Extracted page text data:
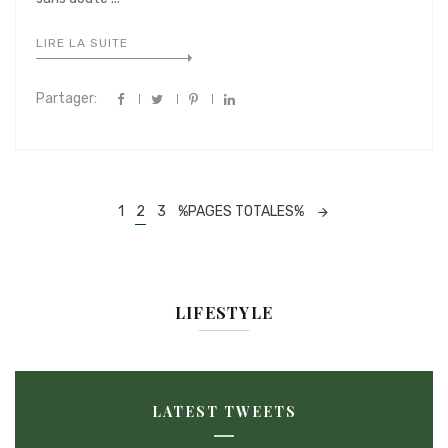
LIRE LA SUITE
Partager:
Navigation
1
2
3
%PAGES TOTALES%
dans
les
articles
LIFESTYLE
LATEST TWEETS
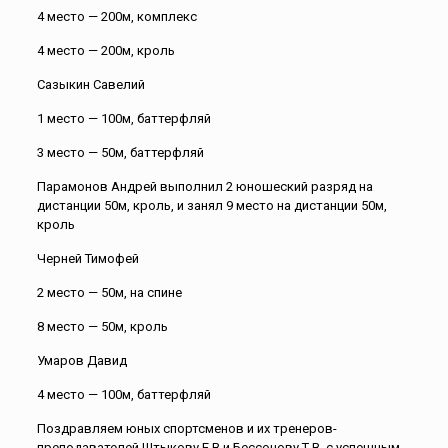
4 место — 200м, комплекс
4 место — 200м, кроль
Сазыкин Савелий
1 место — 100м, баттерфляй
3 место — 50м, баттерфляй
Парамонов Андрей выполнил 2 юношеский разряд на
дистанции 50м, кроль, и занял 9 место на дистанции 50м,
кроль
Черней Тимофей
2 место — 50м, на спине
8 место — 50м, кроль
Умаров Давид
4 место — 100м, баттерфляй
Поздравляем юных спортсменов и их тренеров-
преподавателей Штыкову Е.В и Бессонову Т.В. с успешным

■ **Instructions for the task**: Write out the data word for word, with every picture dropped.

■ **Your response**:
LIRE LA SUITE
Partager:
Navigation
1
2
3
%PAGES TOTALES%
dans
les
articles
LIFESTYLE
LATEST TWEETS
4 место — 200м, комплекс
4 место — 200м, кроль
Сазыкин Савелий
1 место — 100м, баттерфляй
3 место — 50м, баттерфляй
Парамонов Андрей выполнил 2 юношеский разряд на
дистанции 50м, кроль, и занял 9 место на дистанции 50м,
кроль
Черней Тимофей
2 место — 50м, на спине
8 место — 50м, кроль
Умаров Давид
4 место — 100м, баттерфляй
Поздравляем юных спортсменов и их тренеров-
преподавателей Штыкову Е.В и Бессонову Т.В. с успешным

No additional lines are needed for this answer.